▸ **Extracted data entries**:

....................

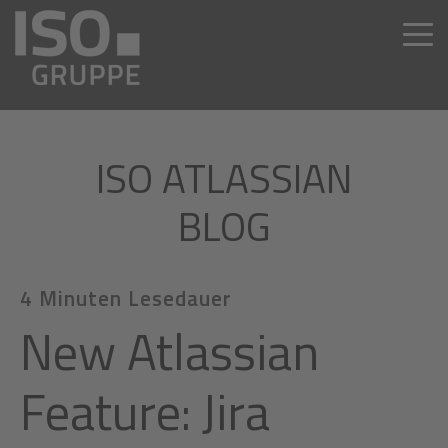
ISO ATLASSIAN
BLOG
4 Minuten Lesedauer
New Atlassian
Feature: Jira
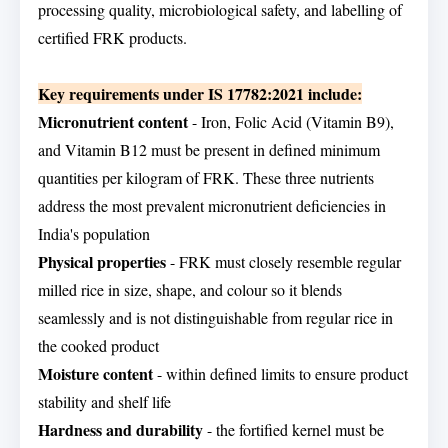
processing quality, microbiological safety, and labelling of
certified FRK products.
Key requirements under IS 17782:2021 include:
Micronutrient content
- Iron, Folic Acid (Vitamin B9),
and Vitamin B12 must be present in defined minimum
quantities per kilogram of FRK. These three nutrients
address the most prevalent micronutrient deficiencies in
India's population
Physical properties
- FRK must closely resemble regular
milled rice in size, shape, and colour so it blends
seamlessly and is not distinguishable from regular rice in
the cooked product
Moisture content
- within defined limits to ensure product
stability and shelf life
Hardness and durability
- the fortified kernel must be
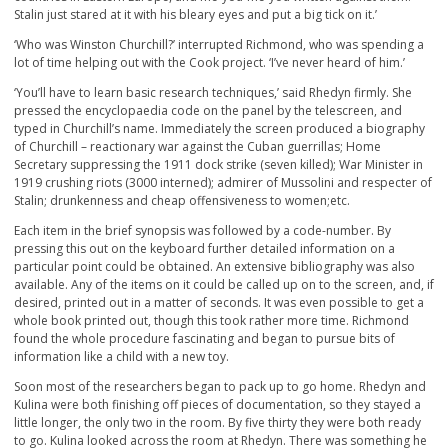
Stalin just stared at it with his bleary eyes and put a big tick on it.’
‘Who was Winston Churchill?’ interrupted Richmond, who was spending a
lot of time helping out with the Cook project. ‘I’ve never heard of him.’
‘You’ll have to learn basic research techniques,’ said Rhedyn firmly. She
pressed the encyclopaedia code on the panel by the telescreen, and
typed in Churchill’s name. Immediately the screen produced a biography
of Churchill – reactionary war against the Cuban guerrillas; Home
Secretary suppressing the 1911 dock strike (seven killed); War Minister in
1919 crushing riots (3000 interned); admirer of Mussolini and respecter of
Stalin; drunkenness and cheap offensiveness to women;etc.
Each item in the brief synopsis was followed by a code-number. By
pressing this out on the keyboard further detailed information on a
particular point could be obtained. An extensive bibliography was also
available. Any of the items on it could be called up on to the screen, and, if
desired, printed out in a matter of seconds. It was even possible to get a
whole book printed out, though this took rather more time. Richmond
found the whole procedure fascinating and began to pursue bits of
information like a child with a new toy.
Soon most of the researchers began to pack up to go home. Rhedyn and
Kulina were both finishing off pieces of documentation, so they stayed a
little longer, the only two in the room. By five thirty they were both ready
to go. Kulina looked across the room at Rhedyn. There was something he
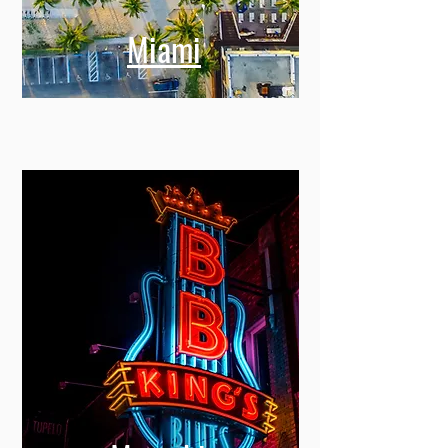
Miami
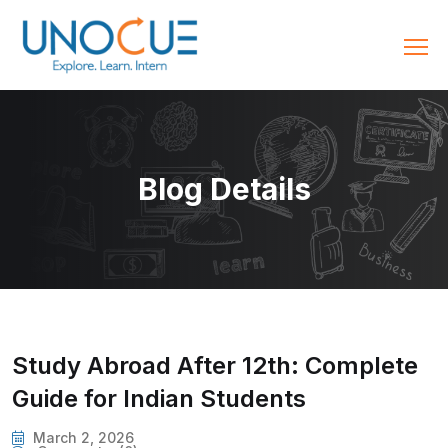
Blog Details
Study Abroad After 12th: Complete
Guide for Indian Students
March 2, 2026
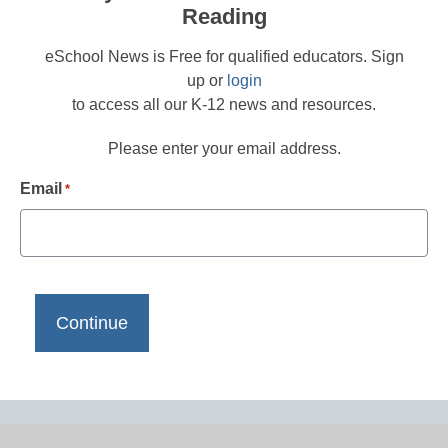
Reading
eSchool News is Free for qualified educators. Sign
up or
login
to access all our K-12 news and resources.
Please enter your email address.
Email
*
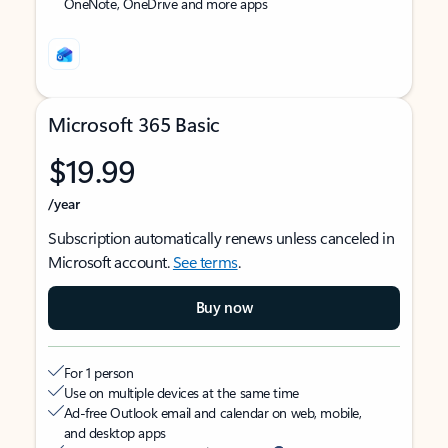
OneNote, OneDrive and more apps
Microsoft 365 Basic
$19.99
/year
Subscription automatically renews unless canceled in
Microsoft account.
See terms
.
Buy now
For 1 person
Use on multiple devices at the same time
Ad-free Outlook email and calendar on web, mobile,
and desktop apps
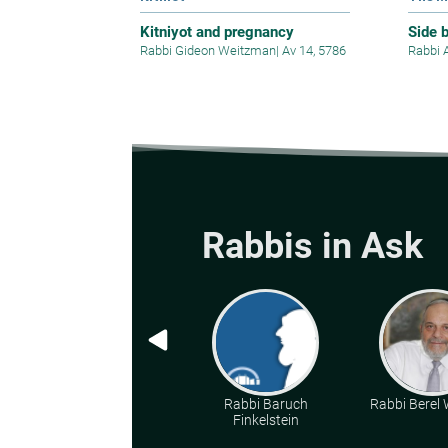
Kitniyot and pregnancy
Side 
Rabbi Gideon Weitzman
|
Av 14, 5786
Rabbi 
Rabbis in Ask
Rabbi Baruch
Rabbi Berel W
Finkelstein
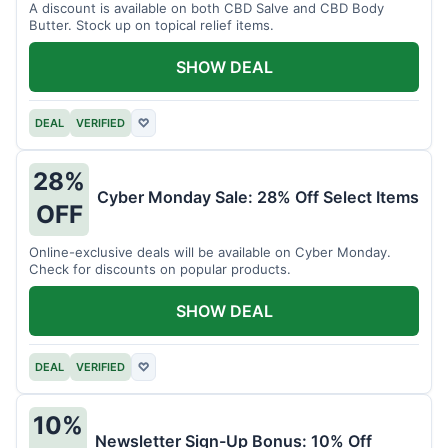
A discount is available on both CBD Salve and CBD Body
Butter. Stock up on topical relief items.
SHOW DEAL
DEAL
VERIFIED
♡
28%
Cyber Monday Sale: 28% Off Select Items
OFF
Online-exclusive deals will be available on Cyber Monday.
Check for discounts on popular products.
SHOW DEAL
DEAL
VERIFIED
♡
10%
Newsletter Sign-Up Bonus: 10% Off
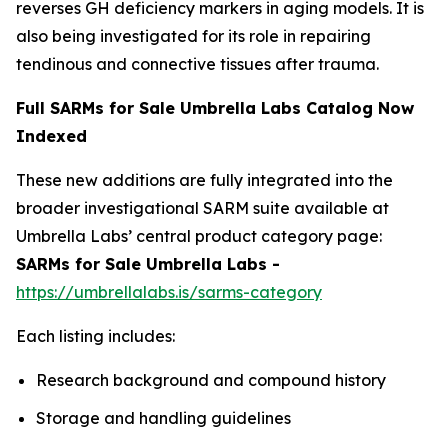
reverses GH deficiency markers in aging models. It is
also being investigated for its role in repairing
tendinous and connective tissues after trauma.
Full SARMs for Sale Umbrella Labs Catalog Now
Indexed
These new additions are fully integrated into the
broader investigational SARM suite available at
Umbrella Labs’ central product category page:
SARMs for Sale Umbrella Labs -
https://umbrellalabs.is/sarms-category
Each listing includes:
Research background and compound history
Storage and handling guidelines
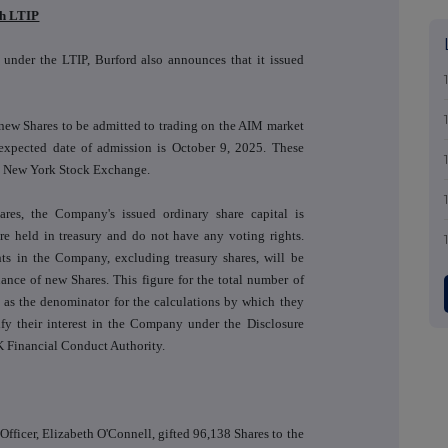
th LTIP
s under the LTIP, Burford also announces that it issued
 new Shares to be admitted to trading on the AIM market
xpected date of admission is October 9, 2025. These
he New York Stock Exchange.
res, the Company's issued ordinary share capital is
e held in treasury and do not have any voting rights.
hts in the Company, excluding treasury shares, will be
uance of new Shares. This figure for the total number of
 as the denominator for the calculations by which they
tify their interest in the Company under the Disclosure
 Financial Conduct Authority.
fficer, Elizabeth O'Connell, gifted 96,138 Shares to the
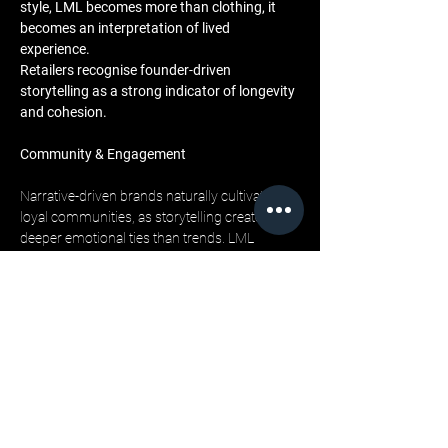
style, LML becomes more than clothing, it 
becomes an interpretation of lived 
experience. 
Retailers recognise founder-driven 
storytelling as a strong indicator of longevity 
and cohesion.
Community & Engagement
Narrative-driven brands naturally cultivate 
loyal communities, as storytelling creates 
deeper emotional ties than trends. LML 
Clothing’s audience follows the ongoing 
narrative across social media, editorial 
platforms, and music collaborations. 
When retailers introduce narrative-driven 
brands into their stores, they bring in a 
customer base already engaged with the 
brand’s values. 
This built-in connection increases sell-
through potential and strengthens the store’s 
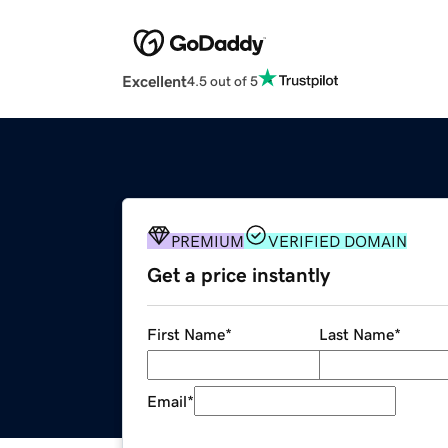
Excellent
4.5 out of 5
PREMIUM
VERIFIED DOMAIN
Get a price instantly
First Name
*
Last Name
*
Email
*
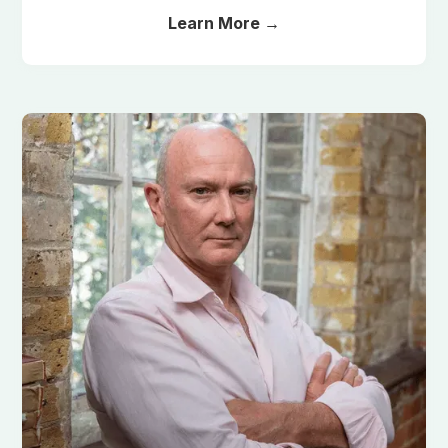
Learn More →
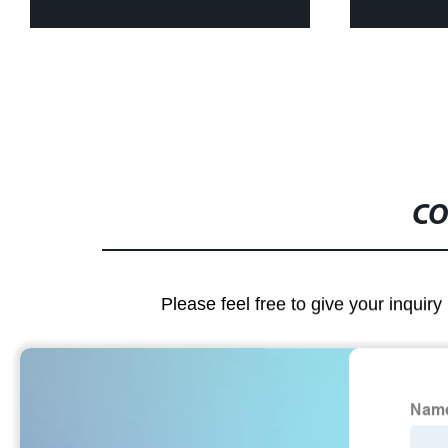
CO
Please feel free to give your inquiry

....................

▸ **EXERCISE OBJECTIVE**:
The expected response is every entry above, repeated exactly, pictures removed.

▸ **EXPECTED ANSWER**:
ISO ATLASSIAN
BLOG
4 Minuten Lesedauer
New Atlassian
Feature: Jira
processing quality, microbiological safety, and labelling of
certified FRK products.
Key requirements under IS 17782:2021 include:
Micronutrient content
- Iron, Folic Acid (Vitamin B9),
and Vitamin B12 must be present in defined minimum
quantities per kilogram of FRK. These three nutrients
address the most prevalent micronutrient deficiencies in
India's population
Physical properties
- FRK must closely resemble regular
milled rice in size, shape, and colour so it blends
seamlessly and is not distinguishable from regular rice in
the cooked product
Moisture content
- within defined limits to ensure product
stability and shelf life
Hardness and durability
- the fortified kernel must be
Stalin just stared at it with his bleary eyes and put a big tick on it.’
‘Who was Winston Churchill?’ interrupted Richmond, who was spending a
lot of time helping out with the Cook project. ‘I’ve never heard of him.’
‘You’ll have to learn basic research techniques,’ said Rhedyn firmly. She
pressed the encyclopaedia code on the panel by the telescreen, and
typed in Churchill’s name. Immediately the screen produced a biography
of Churchill – reactionary war against the Cuban guerrillas; Home
Secretary suppressing the 1911 dock strike (seven killed); War Minister in
1919 crushing riots (3000 interned); admirer of Mussolini and respecter of
Stalin; drunkenness and cheap offensiveness to women;etc.
Each item in the brief synopsis was followed by a code-number. By
pressing this out on the keyboard further detailed information on a
particular point could be obtained. An extensive bibliography was also
available. Any of the items on it could be called up on to the screen, and, if
desired, printed out in a matter of seconds. It was even possible to get a
whole book printed out, though this took rather more time. Richmond
found the whole procedure fascinating and began to pursue bits of
information like a child with a new toy.
Soon most of the researchers began to pack up to go home. Rhedyn and
Kulina were both finishing off pieces of documentation, so they stayed a
little longer, the only two in the room. By five thirty they were both ready
to go. Kulina looked across the room at Rhedyn. There was something he
Miami
Blog Details
Study Abroad After 12th: Complete
Guide for Indian Students
March 2, 2026
Reading
eSchool News is Free for qualified educators. Sign
up or
login
to access all our K-12 news and resources.
Please enter your email address.
Email
*
OneNote, OneDrive and more apps
Microsoft 365 Basic
$19.99
/year
Subscription automatically renews unless canceled in
Microsoft account.
See terms
.
Buy now
For 1 person
Use on multiple devices at the same time
Ad-free Outlook email and calendar on web, mobile,
and desktop apps
Kitniyot and pregnancy
Side 
Rabbi Gideon Weitzman
|
Av 14, 5786
Rabbi 
Rabbis in Ask
Rabbi Baruch
Rabbi Berel W
Finkelstein
A discount is available on both CBD Salve and CBD Body
Butter. Stock up on topical relief items.
SHOW DEAL
DEAL
VERIFIED
♡
28%
Cyber Monday Sale: 28% Off Select Items
OFF
Online-exclusive deals will be available on Cyber Monday.
Check for discounts on popular products.
SHOW DEAL
DEAL
VERIFIED
♡
10%
Newsletter Sign-Up Bonus: 10% Off
reverses GH deficiency markers in aging models. It is
also being investigated for its role in repairing
tendinous and connective tissues after trauma.
Full SARMs for Sale Umbrella Labs Catalog Now
Indexed
These new additions are fully integrated into the
broader investigational SARM suite available at
Umbrella Labs’ central product category page:
SARMs for Sale Umbrella Labs -
https://umbrellalabs.is/sarms-category
Each listing includes:
Research background and compound history
Storage and handling guidelines
th LTIP
s under the LTIP, Burford also announces that it issued
 new Shares to be admitted to trading on the AIM market
xpected date of admission is October 9, 2025. These
he New York Stock Exchange.
res, the Company's issued ordinary share capital is
e held in treasury and do not have any voting rights.
hts in the Company, excluding treasury shares, will be
uance of new Shares. This figure for the total number of
 as the denominator for the calculations by which they
tify their interest in the Company under the Disclosure
 Financial Conduct Authority.
fficer, Elizabeth O'Connell, gifted 96,138 Shares to the
style, LML becomes more than clothing, it 
becomes an interpretation of lived 
experience. 
Retailers recognise founder-driven 
storytelling as a strong indicator of longevity 
and cohesion.
Community & Engagement
Narrative-driven brands naturally cultivate 
loyal communities, as storytelling creates 
deeper emotional ties than trends. LML 
Clothing’s audience follows the ongoing 
narrative across social media, editorial 
platforms, and music collaborations. 
When retailers introduce narrative-driven 
brands into their stores, they bring in a 
customer base already engaged with the 
brand’s values. 
This built-in connection increases sell-
through potential and strengthens the store’s 
Excellent
4.5 out of 5
PREMIUM
VERIFIED DOMAIN
Get a price instantly
First Name
*
Last Name
*
Email
*
Learn More →
CO
Please feel free to give your inquiry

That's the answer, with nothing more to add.